### [PROVIDED INFORMATION]
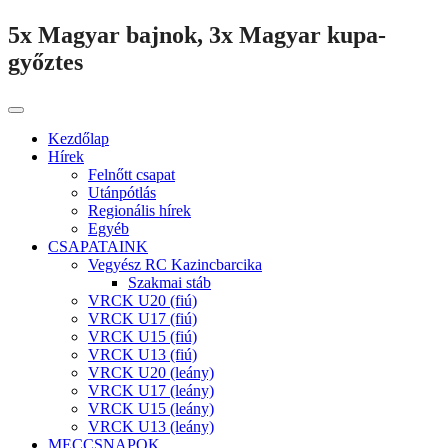
5x Magyar bajnok, 3x Magyar kupa-
győztes
Kezdőlap
Hírek
Felnőtt csapat
Utánpótlás
Regionális hírek
Egyéb
CSAPATAINK
Vegyész RC Kazincbarcika
Szakmai stáb
VRCK U20 (fiú)
VRCK U17 (fiú)
VRCK U15 (fiú)
VRCK U13 (fiú)
VRCK U20 (leány)
VRCK U17 (leány)
VRCK U15 (leány)
VRCK U13 (leány)
MECCSNAPOK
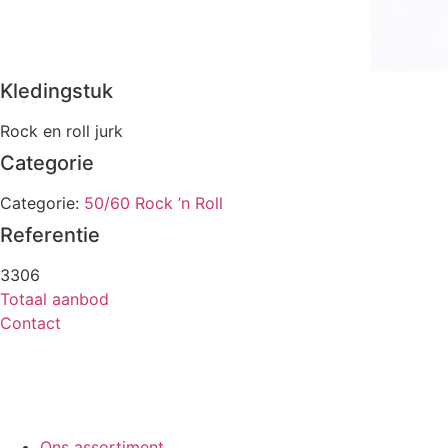
Kledingstuk
Rock en roll jurk
Categorie
Categorie:
50/60 Rock ’n Roll
Referentie
3306
Totaal aanbod
Contact
Ons assortiment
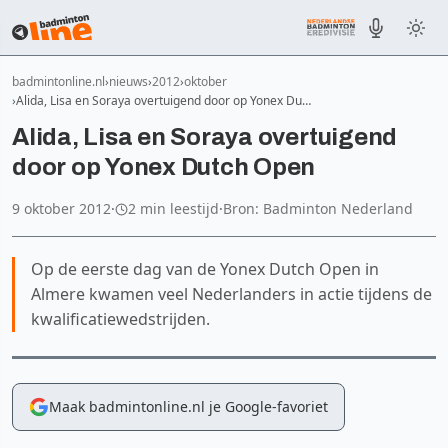
badmintonline.nl
nieuws
2012
oktober
Alida, Lisa en Soraya overtuigend door op Yonex Du…
Alida, Lisa en Soraya overtuigend
door op Yonex Dutch Open
9 oktober 2012
·
2 min leestijd
·
Bron: Badminton Nederland
Op de eerste dag van de Yonex Dutch Open in
Almere kwamen veel Nederlanders in actie tijdens de
kwalificatiewedstrijden.
Maak badmintonline.nl je Google-favoriet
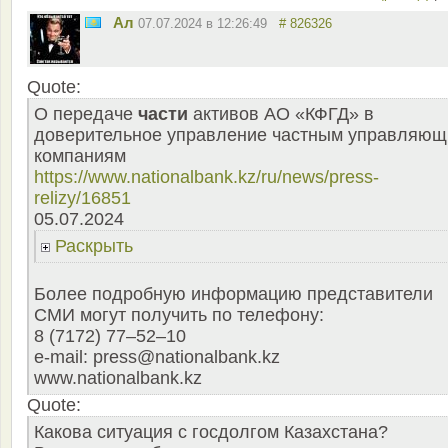
Ал
07.07.2024 в 12:26:49
# 826326
Quote:
О передаче
части
активов АО «КФГД» в
доверительное управление частным управляю
компаниям
https://www.nationalbank.kz/ru/news/press-
relizy/16851
05.07.2024
Раскрыть
Более подробную информацию представители
СМИ могут получить по телефону:
8 (7172) 77–52–10
e-mail: press@nationalbank.kz
www.nationalbank.kz
Quote:
Какова ситуация с госдолгом Казахстана?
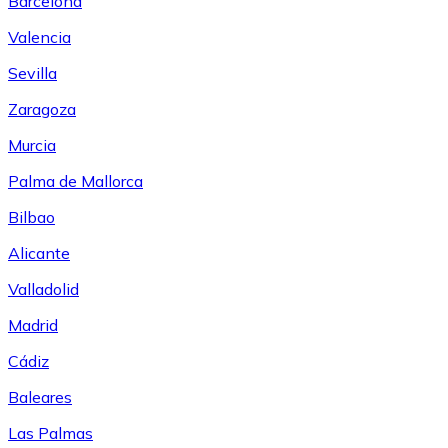
Barcelona
Valencia
Sevilla
Zaragoza
Murcia
Palma de Mallorca
Bilbao
Alicante
Valladolid
Madrid
Cádiz
Baleares
Las Palmas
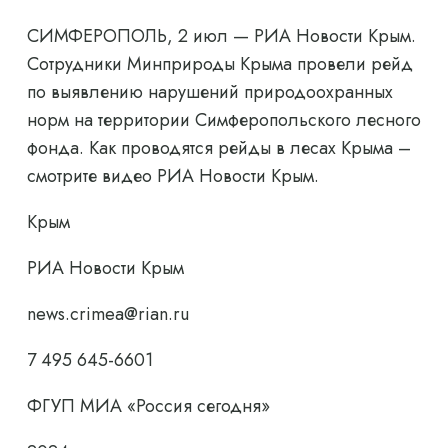
СИМФЕРОПОЛЬ, 2 июл — РИА Новости Крым.
Сотрудники Минприроды Крыма провели рейд
по выявлению нарушений природоохранных
норм на территории Симферопольского лесного
фонда. Как проводятся рейды в лесах Крыма –
смотрите видео РИА Новости Крым.
Крым
РИА Новости Крым
news.crimea@rian.ru
7 495 645-6601
ФГУП МИА «Россия сегодня»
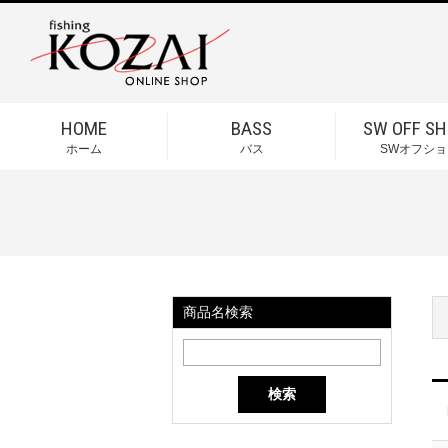
HOME
BASS
SW OFF SH
ホーム
バス
SWオフショ
商品名検索
検索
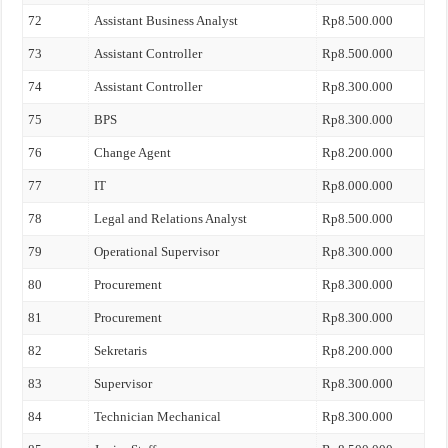
72
Assistant Business Analyst
Rp8.500.000
73
Assistant Controller
Rp8.500.000
74
Assistant Controller
Rp8.300.000
75
BPS
Rp8.300.000
76
Change Agent
Rp8.200.000
77
IT
Rp8.000.000
78
Legal and Relations Analyst
Rp8.500.000
79
Operational Supervisor
Rp8.300.000
80
Procurement
Rp8.300.000
81
Procurement
Rp8.300.000
82
Sekretaris
Rp8.200.000
83
Supervisor
Rp8.300.000
84
Technician Mechanical
Rp8.300.000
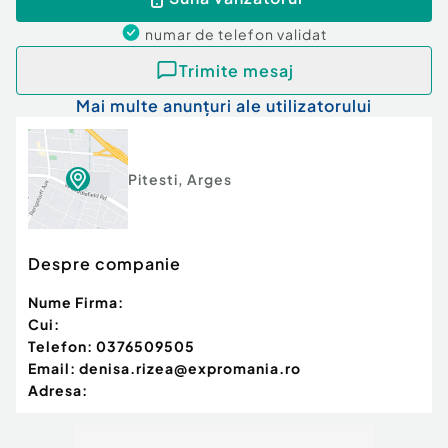
Confort:
1
numar de telefon
validat
Tip imobil:
Bloc de apartamente
Număr Băi:
1
Trimite mesaj
Comision cumpărător:
1%
Mai multe anunțuri ale utilizatorului
Pitesti
,
Arges
Despre companie
Nume Firma:
Cui:
Telefon:
0376509505
Email:
denisa.rizea@expromania.ro
Adresa:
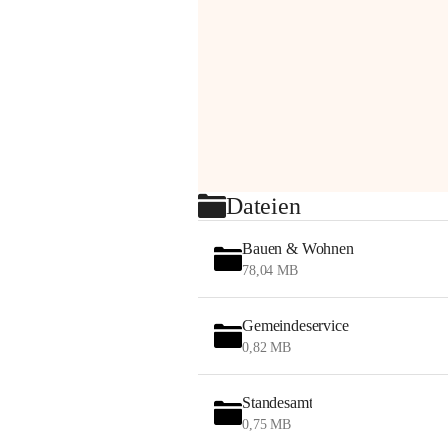
Dateien
Bauen & Wohnen
78,04 MB
Gemeindeservice
0,82 MB
Standesamt
0,75 MB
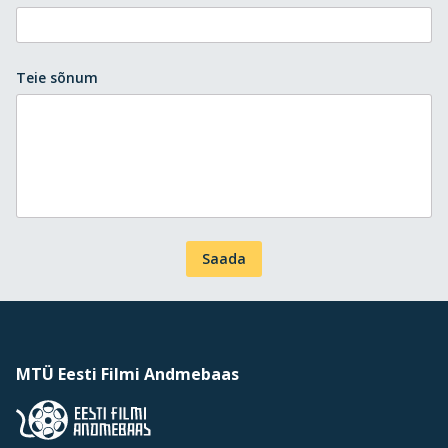
Teie sõnum
Saada
MTÜ Eesti Filmi Andmebaas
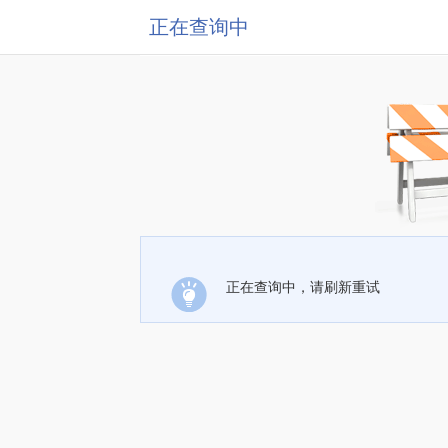
正在查询中
正在查询中，请刷新重试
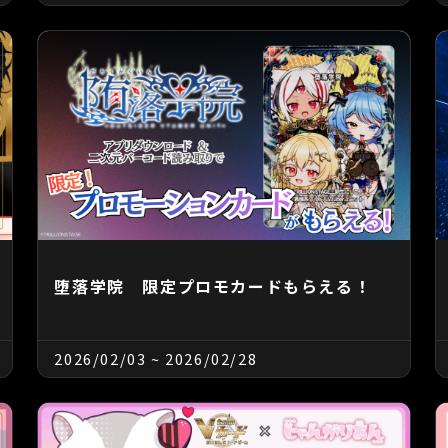
堕落学院 限定プロモカードもらえる！
2026/02/03
~
2026/02/28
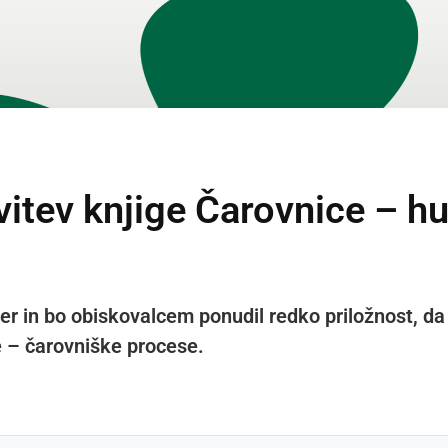
avitev knjige Čarovnice – 
r in bo obiskovalcem ponudil redko priložnost, da
 – čarovniške procese.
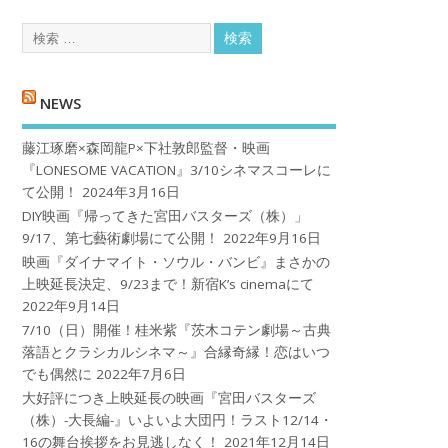
NEWS
藤江琢磨×森岡龍P×下社敦郎監督・映画
『LONESOME VACATION』3/10シネマスコーレに
て公開！
2024年3月16日
DIY映画『帰ってきた宮田バスターズ（株）」
9/17、第七藝術劇場にて公開！
2022年9月16日
映画『ダイナマイト・ソウル・バンビ』まさかの
上映延長決定、9/23まで！新宿K’s cinemaにて
2022年9月14日
7/10（日）開催！桂米紫『茨木コテン劇場～古典
落語とクラシカルシネマ～』合縁奇縁！恋はいつ
でも偶然に
2022年7月6日
大好評につき上映延長の映画『宮田バスターズ
（株）-大長編-』いよいよ大団円！ラスト12/14・
16の舞台挨拶をお見逃しなく！
2021年12月14日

### [EXERCISE OBJECTIVE]
Wherever a line of the data holds "leány", copy that line.

### [OUTPUT FOR THIS EXERCISE]
VRCK U20 (leány)
VRCK U17 (leány)
VRCK U15 (leány)
VRCK U13 (leány)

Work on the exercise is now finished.